Transcribed page contents:
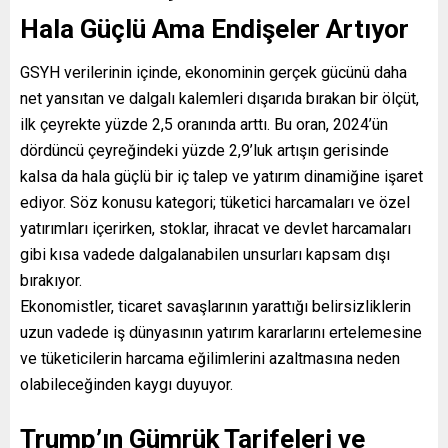
Hala Güçlü Ama Endişeler Artıyor
GSYH verilerinin içinde, ekonominin gerçek gücünü daha
net yansıtan ve dalgalı kalemleri dışarıda bırakan bir ölçüt,
ilk çeyrekte yüzde 2,5 oranında arttı. Bu oran, 2024’ün
dördüncü çeyreğindeki yüzde 2,9’luk artışın gerisinde
kalsa da hala güçlü bir iç talep ve yatırım dinamiğine işaret
ediyor. Söz konusu kategori; tüketici harcamaları ve özel
yatırımları içerirken, stoklar, ihracat ve devlet harcamaları
gibi kısa vadede dalgalanabilen unsurları kapsam dışı
bırakıyor.
Ekonomistler, ticaret savaşlarının yarattığı belirsizliklerin
uzun vadede iş dünyasının yatırım kararlarını ertelemesine
ve tüketicilerin harcama eğilimlerini azaltmasına neden
olabileceğinden kaygı duyuyor.
Trump’ın Gümrük Tarifeleri ve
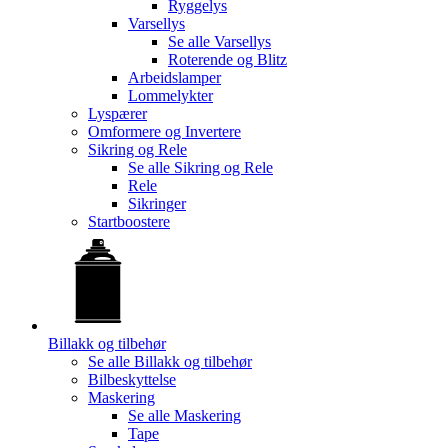
Ryggelys
Varsellys
Se alle
Varsellys
Roterende og Blitz
Arbeidslamper
Lommelykter
Lyspærer
Omformere og Invertere
Sikring og Rele
Se alle
Sikring og Rele
Rele
Sikringer
Startboostere
Billakk og tilbehør
Se alle
Billakk og tilbehør
Bilbeskyttelse
Maskering
Se alle
Maskering
Tape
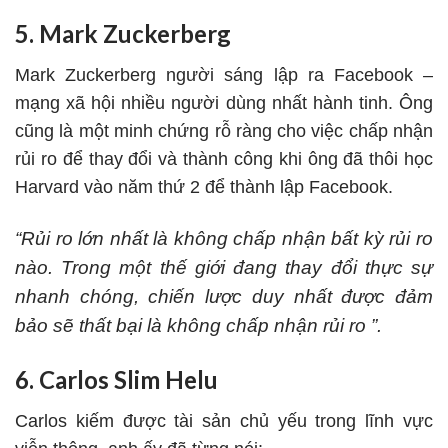
5. Mark Zuckerberg
Mark Zuckerberg người sáng lập ra
Facebook
–
mạng xã hội nhiều người dùng nhất hành tinh. Ông
cũng là một minh chứng rỗ ràng cho việc chấp nhận
rủi ro để thay đổi và thành công khi ông đã thôi học
Harvard vào năm thứ 2 để thành lập Facebook.
“Rủi ro lớn nhất là không chấp nhận bất kỳ rủi ro
nào. Trong một thế giới đang thay đổi thực sự
nhanh chóng, chiến lược duy nhất được đảm
bảo sẽ thất bại là không chấp nhận rủi ro ”.
6. Carlos Slim Helu
Carlos kiếm được tài sản chủ yếu trong lĩnh vực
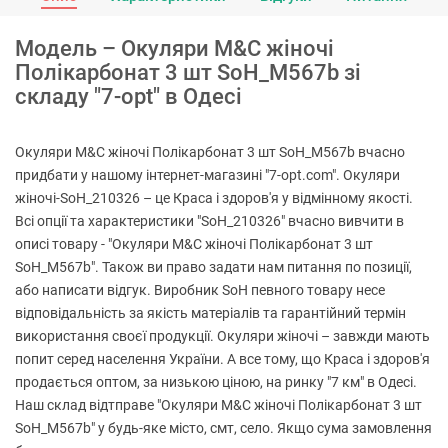
Модель – Окуляри M&C жіночі
Полікарбонат 3 шт SoH_M567b зі
складу "7-opt" в Одесі
Окуляри M&C жіночі Полікарбонат 3 шт SoH_M567b вчасно
придбати у нашому інтернет-магазині "7-opt.com". Окуляри
жіночі-SoH_210326 – це Краса і здоров'я у відмінному якості.
Всі опції та характеристики "SoH_210326" вчасно вивчити в
описі товару - "Окуляри M&C жіночі Полікарбонат 3 шт
SoH_M567b". Також ви право задати нам питання по позиції,
або написати відгук. Виробник SoH певного товару несе
відповідальність за якість матеріалів та гарантійний термін
використання своєї продукції. Окуляри жіночі – завжди мають
попит серед населення України. А все тому, що Краса і здоров'я
продається оптом, за низькою ціною, на ринку "7 км" в Одесі.
Наш склад відтправе "Окуляри M&C жіночі Полікарбонат 3 шт
SoH_M567b" у будь-яке місто, смт, село. Якщо сума замовлення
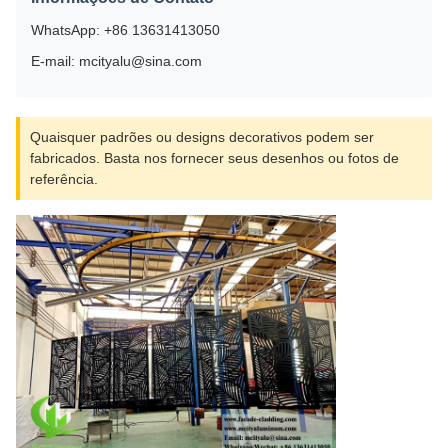
WhatsApp: +86 13631413050
E-mail: mcityalu@sina.com
Quaisquer padrões ou designs decorativos podem ser
fabricados. Basta nos fornecer seus desenhos ou fotos de
referência.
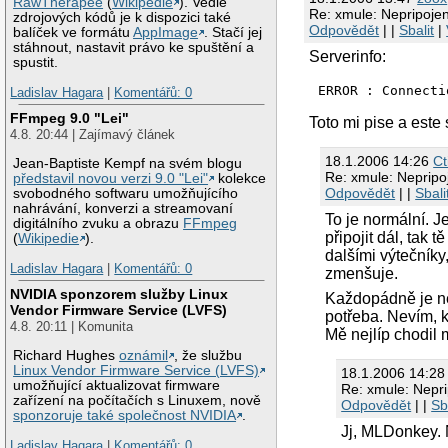
RawTherapee
(
Wikipedie
). Vedle
Re: xmule: Nepripojeny
zdrojových kódů je k dispozici také
Odpovědět
| |
Sbalit
|
balíček ve formátu
AppImage
. Stačí jej
stáhnout, nastavit právo ke spuštění a
Serverinfo:
spustit.
ERROR : Connecti
Ladislav Hagara
|
Komentářů: 0
FFmpeg 9.0 "Lei"
Toto mi pise a este 
4.8. 20:44 | Zajímavý článek
18.1.2006 14:26
Ct
Jean-Baptiste Kempf na svém blogu
Re: xmule: Nepripoj
představil novou verzi 9.0 "Lei"
kolekce
Odpovědět
| |
Sbali
svobodného softwaru umožňujícího
nahrávání, konverzi a streamovaní
To je normální. J
digitálního zvuku a obrazu
FFmpeg
připojit dál, tak 
(
Wikipedie
).
dalšími výtečníky
Ladislav Hagara
|
Komentářů: 0
zmenšuje.
NVIDIA sponzorem služby Linux
Každopádně je nej
Vendor Firmware Service (LVFS)
potřeba. Nevím, k
4.8. 20:11 | Komunita
Mě nejlíp chodil 
Richard Hughes
oznámil
, že službu
Linux Vendor Firmware Service (LVFS)
18.1.2006 14:2
umožňující aktualizovat firmware
Re: xmule: Nepri
zařízení na počítačích s Linuxem, nově
Odpovědět
| |
Sb
sponzoruje také společnost NVIDIA
.
Jj, MLDonkey.
Ladislav Hagara
|
Komentářů: 0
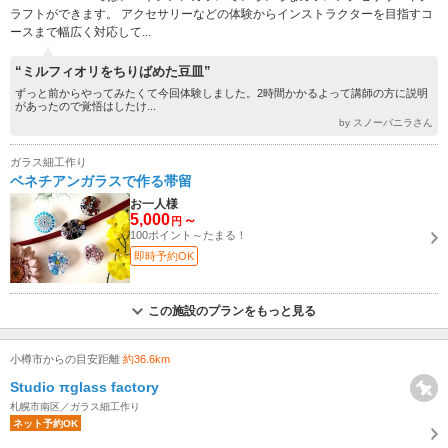
ラフトができます。 アクセサリーなどの体験からインストラクターを目指すコ
ースまで幅広く対応して...
“ミルフィオリをちりばめた豆皿”
ずっと前からやってみたくて今回体験しました。2時間かかるよって講師の方に説明
があったので覚悟はしたけ...
by スノーバニラさん
ガラス細工作り
ベネチアンガラスで作る帯留
お一人様
5,000
～
円
100ポイント～たまる！
即時予約OK
この施設のプランをもっと見る
小樽市からの目安距離
約36.6km
Studio πglass factory
札幌市南区／ガラス細工作り
ネット予約OK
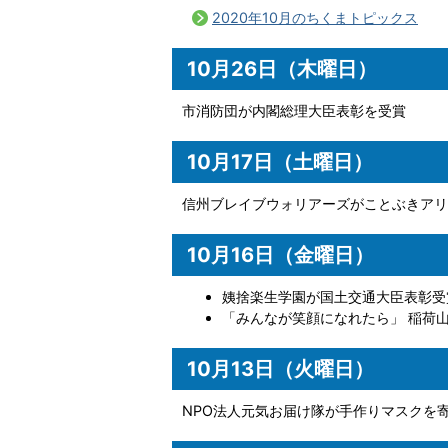
2020年10月のちくまトピックス
10月26日（木曜日）
市消防団が内閣総理大臣表彰を受賞
10月17日（土曜日）
信州ブレイブウォリアーズがことぶきアリ
10月16日（金曜日）
姨捨楽生学園が国土交通大臣表彰受
「みんなが笑顔になれたら」 稲荷
10月13日（火曜日）
NPO法人元気お届け隊が手作りマスクを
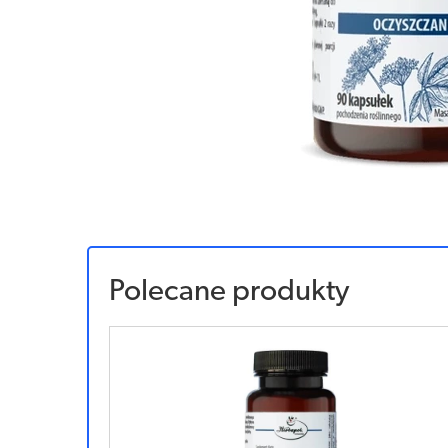
Polecane produkty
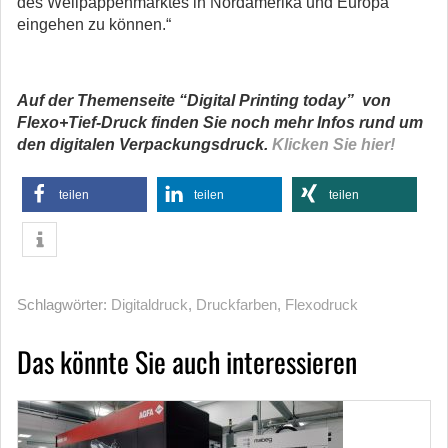
des Wellpappenmarktes in Nordamerika und Europa
eingehen zu können.“
Auf der Themenseite “Digital Printing today” von
Flexo+Tief-Druck finden Sie noch mehr Infos rund um
den digitalen Verpackungsdruck.
Klicken Sie hier!
teilen
teilen
teilen
Schlagwörter:
Digitaldruck
,
Druckfarben
,
Flexodruck
Das könnte Sie auch interessieren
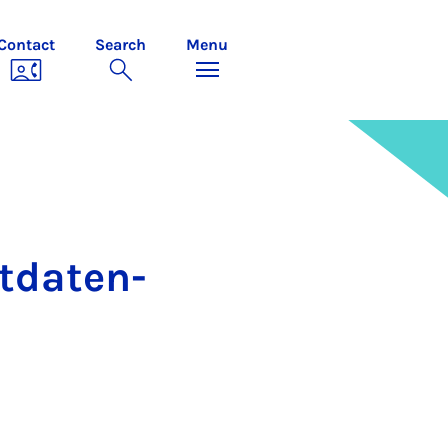
Contact
Search
Menu
­dat­en­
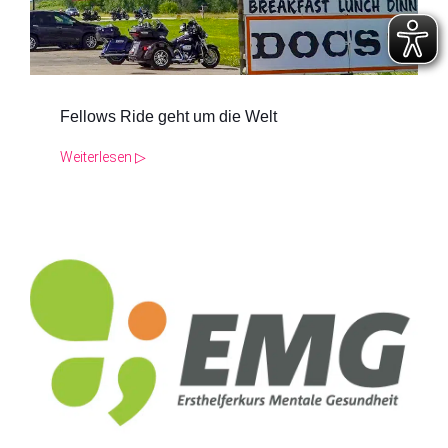
Fellows Ride geht um die Welt
Weiterlesen ▷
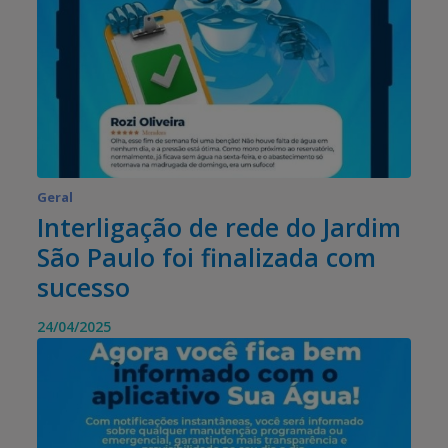
Geral
Interligação de rede do Jardim
São Paulo foi finalizada com
sucesso
24/04/2025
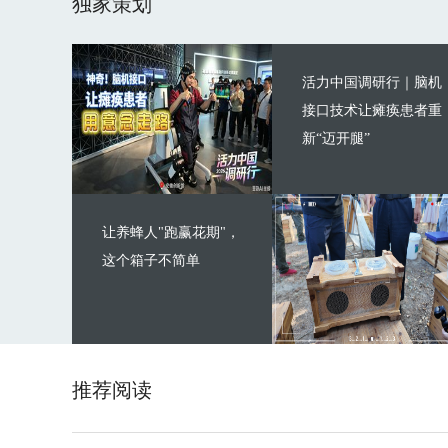
独家策划
活力中国调研行｜脑机
接口技术让瘫痪患者重
新“迈开腿”
让养蜂人"跑赢花期"，
这个箱子不简单
推荐阅读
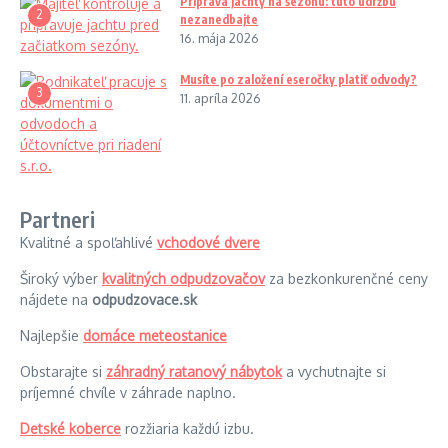
Príprava jachty na sezónu: túto údržbu
2
nezanedbajte
16. mája 2026
Musíte po založení eseročky platiť odvody?
3
11. apríla 2026
Partneri
Kvalitné a spoľahlivé
vchodové dvere
Široký výber
kvalitných odpudzovačov
za bezkonkurenčné ceny
nájdete na
odpudzovace.sk
Najlepšie
domáce meteostanice
Obstarajte si
záhradný ratanový nábytok
a vychutnajte si
príjemné chvíle v záhrade naplno.
Detské koberce
rozžiaria každú izbu.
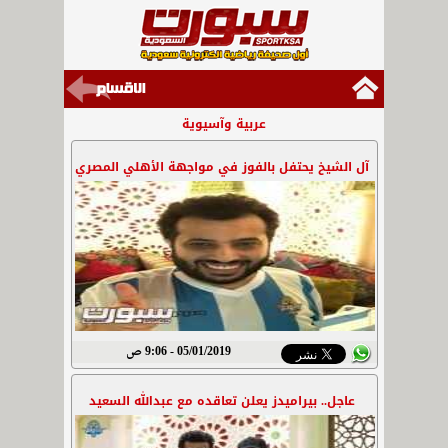
عربية وآسيوية
آل الشيخ يحتفل بالفوز في مواجهة الأهلي المصري
05/01/2019 - 9:06 ص
عاجل.. بيراميدز يعلن تعاقده مع عبدالله السعيد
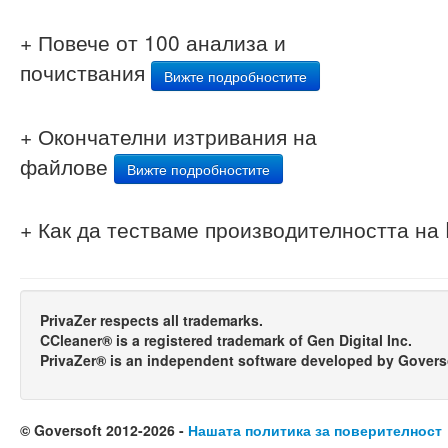
+ Повече от 100 анализа и
почиствания
Вижте подробностите
+ Окончателни изтривания на
файлове
Вижте подробностите
+ Как да тестваме производителността на 
PrivaZer respects all trademarks.
CCleaner® is a registered trademark of Gen Digital Inc.
PrivaZer® is an independent software developed by Govers
© Goversoft 2012-2026 -
Нашата политика за поверителност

→ **Task instructions**
Copy out all lines above holding "Полікарбонат".

→ **Answer space**
Полікарбонат 3 шт SoH_M567b зі
Окуляри M&C жіночі Полікарбонат 3 шт SoH_M567b вчасно
описі товару - "Окуляри M&C жіночі Полікарбонат 3 шт
Наш склад відтправе "Окуляри M&C жіночі Полікарбонат 3 шт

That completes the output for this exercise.